1) What does "1kB address boundary" in AHB means ? Does it mean that each slave can have only 1024 locations ? For example slave1 can have only 1024 locations starting from address 0 to 1023 & slave2 also have 1024 locations starting from address1024 to 2047 & so on for other next slaves ?

2) What does the following line means "All transfers within a burst must be aligned to the address boundary equal to the size of the transfer. For example, word transfers must be aligned to word address boundaries (that is A[1:0] = 00), halfword transfers must be aligned to halfword address boundaries (that is A[0] = 0)" ? How did they decided that with word transfer (32 bit) will be aligned to 32 bit address boundaries if A[1:0] =00. Please give one example.

  • 1) just means that bursts cannot cross a 1kB boundary.

    1kB is then the smallest size the AHB decoder will decode (I think this means decoding down to HADDR[10] worst case), but slaves can be multiples of 1kB. So slave1 could have addresses at 0 to 2047 in your example.

    As the CPU or SW writer doesn't necessarily know the physical makeup of the memory map, you doesn't know where one physical slave ends and the next starts. If you don't have an address boundary defined that bursts must not cross you could then see a burst starting on one slave with a NONSEQ access and HBURST perhaps indicating a specific number of transfers, and this burst then crossing to a new physical slave which sees a "new" burst start with a SEQ access and an HBURST value that doesn't relate to the number of transfers remaining to be performed. So the boundary definition ensures the slave sees a burst start with a NONSEQ, and complete the required number of HBURST defined transfers (ignoring legal early burst termination scenarios).
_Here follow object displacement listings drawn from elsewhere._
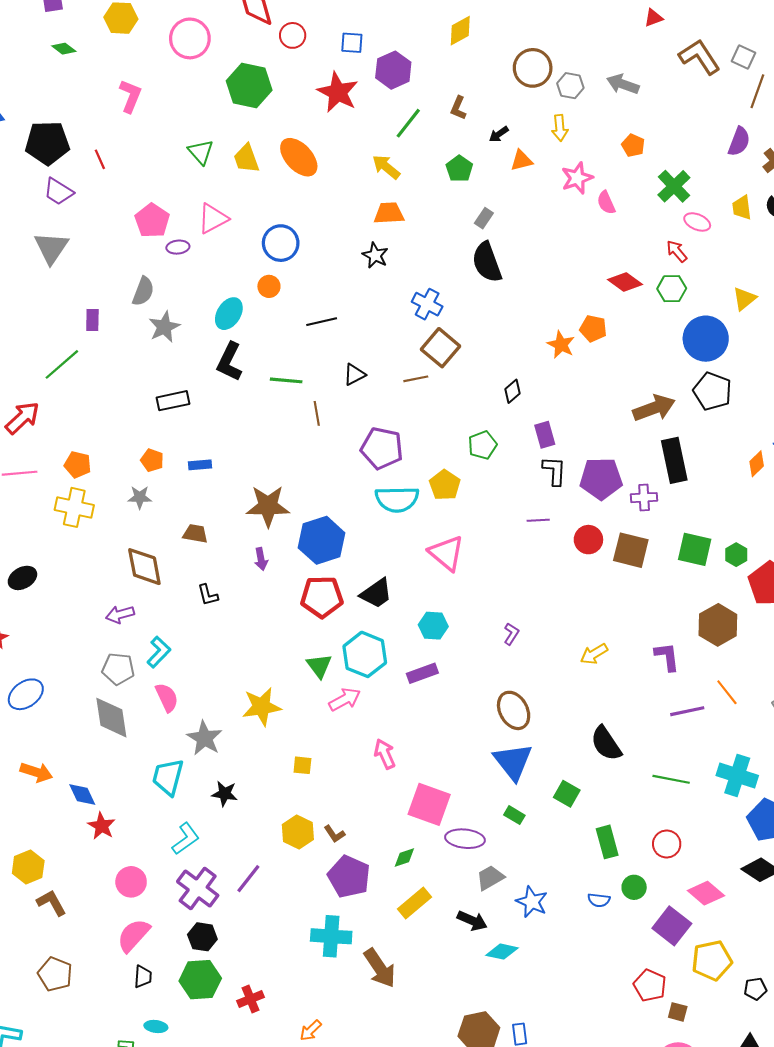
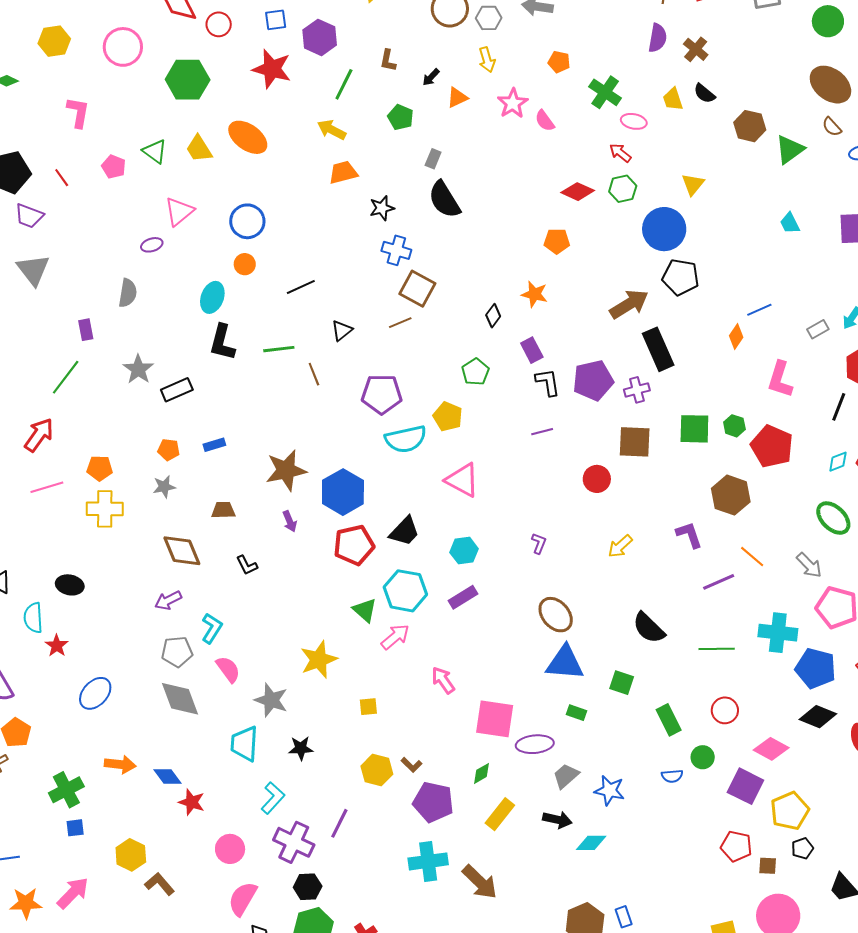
pink pentagon: (152, 221) -> (114, 167), moved, size x0.7
black star: (375, 255) -> (382, 208), moved, turned -30
gray star: (164, 327) -> (138, 369), moved
orange star: (561, 345) -> (534, 294), moved
red circle: (588, 540) -> (597, 479), moved
black ellipse: (22, 578) -> (70, 585), turned 52
blue triangle: (513, 762) -> (565, 663), turned -36
black pentagon: (755, 989) -> (802, 848), moved

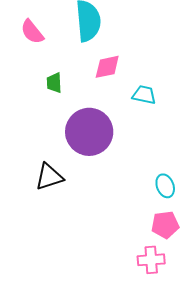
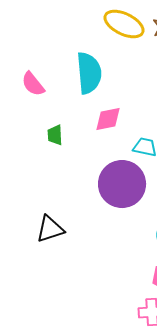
purple circle: (89, 132) -> (122, 184), moved

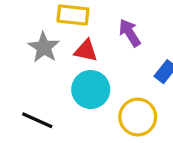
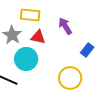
cyan circle: (91, 89) -> (26, 59), moved

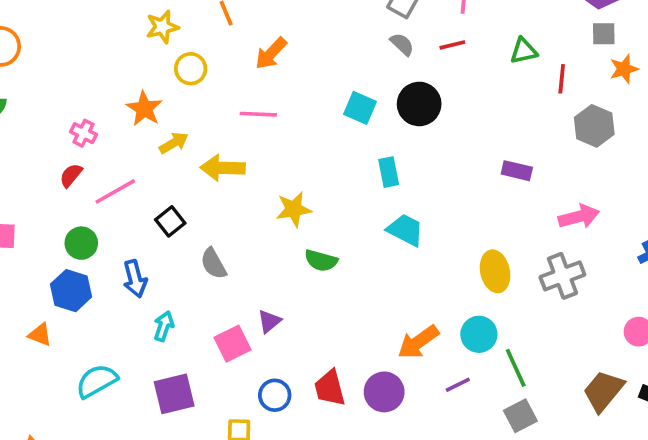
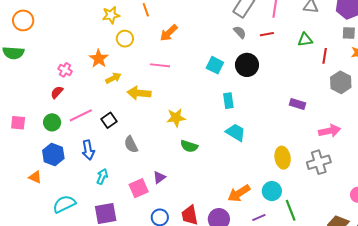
pink line: (115, 191) -> (81, 115), moved
green circle: (81, 243) -> (52, 122), moved

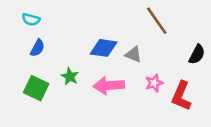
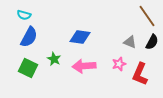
brown line: (157, 21) -> (147, 16), moved
blue semicircle: (37, 48) -> (29, 37), size x1.5
gray triangle: (133, 54) -> (130, 42), moved

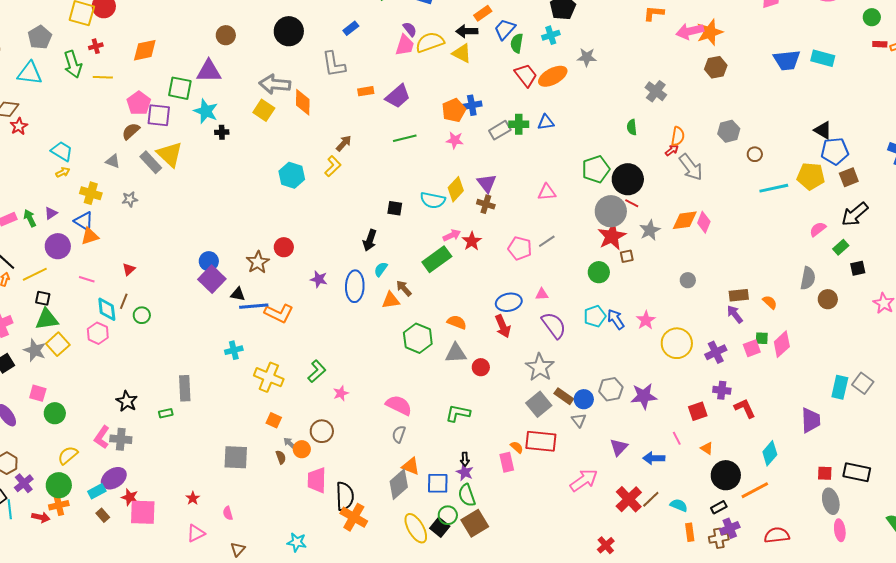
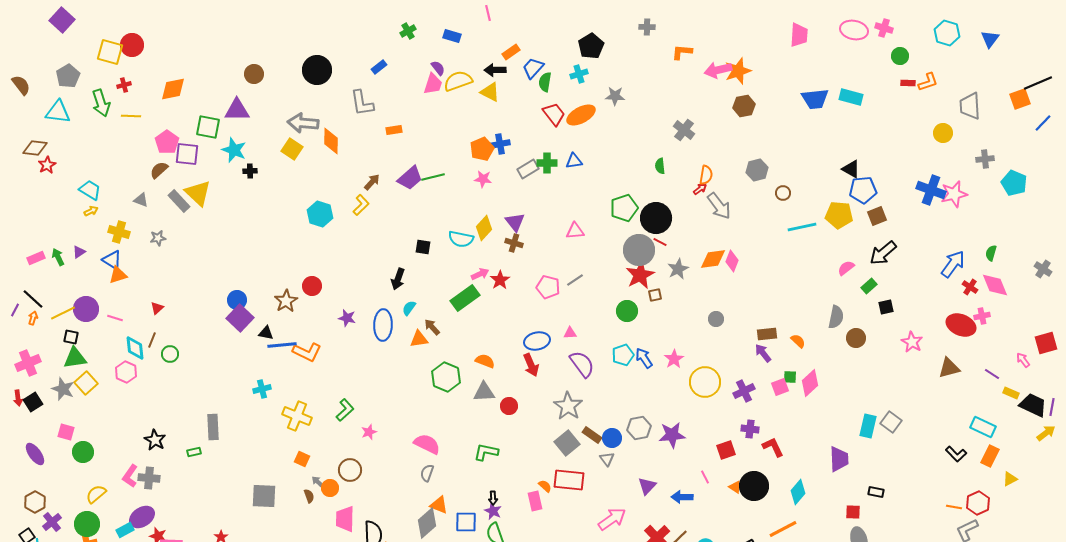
purple trapezoid: (398, 96) -> (410, 178), moved
purple circle: (58, 246) -> (86, 309), moved
black rectangle: (857, 472) -> (876, 492), moved, size x0.6
black circle: (726, 475) -> (754, 486), moved

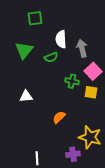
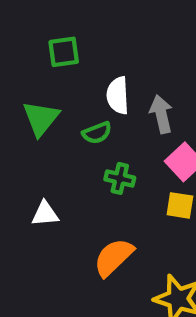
green cross: (72, 81) -> (120, 178), moved
orange semicircle: (59, 117) -> (114, 257), size x1.5

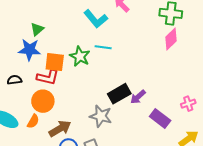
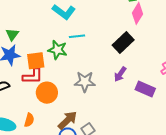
black rectangle: (119, 94) -> (123, 42), moved
orange circle: (43, 101) -> (47, 93), moved
gray star: (101, 116) -> (85, 82), moved
brown arrow: (60, 129) -> (68, 120), moved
    1kB was chosen as a compromise between wanting to support small slaves (needing a smaller boundary) and supporting longer bursts (needing a larger boundary). When AHB was first developed you probably had 32 or 64-bit data buses, so a 16-beat 64-bit burst would cover 128 bytes, giving you quite a bit of flexibility in the address the burst could start at and still remain within the 1kB boundaries.

    Comparing this to the later developed AXI where you have 4kB boundaries specified, by this time wider data buses were common, so a 16-beat burst of 128 or 256-bit transfers would soon hit the 1kB boundary, hence 4kB being chosen as the compromise boundary.

    2) the AHB protocol doesn't support unaligned transfers. So if you are performing 32-bit transfers, HADDR will be a 32-bit aligned value, meaning HADDR[1:0] will be 2'b00.

    If the SW being executed on the CPU attempts to access a 32-bit value at a non-32-bit-aligned address, the AHB interface on the CPU will need to convert this SW transfers into 2 AHB accesses to cover the 2 32-bit aligned values the SW unaligned access wanted to access.